The decoupled design allows independent scaling of VLM and diffusion components, mitigating capacity competition and facilitating targeted resource allocation. Alignment with large frozen diffusion models is nontrivial; unfrozen fine-tuning is required for successful connector adaptation.

Implications and Future Directions

Query-Kontext demonstrates that decoupling multimodal reasoning from visual synthesis enables efficient, scalable, and generalizable UMMs. The kontext token mechanism unleashes in-context learning and structured reasoning in VLMs, while the diffusion model specializes in photorealistic rendering. The architecture supports diverse tasks—editing, composition, customization—without sacrificing fidelity or semantic control.

Theoretical implications include the potential for further scaling laws exploration, connector optimization, and curriculum learning strategies. Practically, the framework is well-suited for deployment in resource-constrained environments and for rapid adaptation to new multimodal tasks.

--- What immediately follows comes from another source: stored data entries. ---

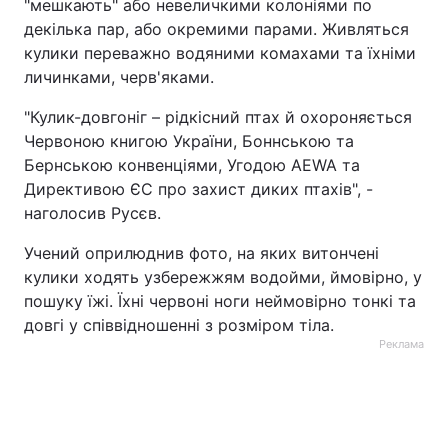
"мешкають" або невеличкими колоніями по
декілька пар, або окремими парами. Живляться
кулики переважно водяними комахами та їхніми
личинками, черв'яками.
"Кулик-довгоніг – рідкісний птах й охороняється
Червоною книгою України, Боннською та
Бернською конвенціями, Угодою AEWA та
Директивою ЄС про захист диких птахів", -
наголосив Русєв.
Учений оприлюднив фото, на яких витончені
кулики ходять узбережжям водойми, ймовірно, у
пошуку їжі. Їхні червоні ноги неймовірно тонкі та
довгі у співвідношенні з розміром тіла.
Реклама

Future work may address reinforcement learning or supervised fine-tuning for enhanced perceptual quality, connector scaling for larger diffusion backbones, and extension to video or 3D generative tasks.

Conclusion

Query-Kontext presents an economical, unified multimodal-to-image framework that decouples generative reasoning and visual synthesis, achieving competitive performance across generation and editing tasks. The progressive training strategy, kontext token mechanism, and comprehensive data curation collectively enable efficient scaling, generalization, and high-fidelity output. The approach sets a precedent for modular UMM design and opens avenues for further research in multimodal generative modeling.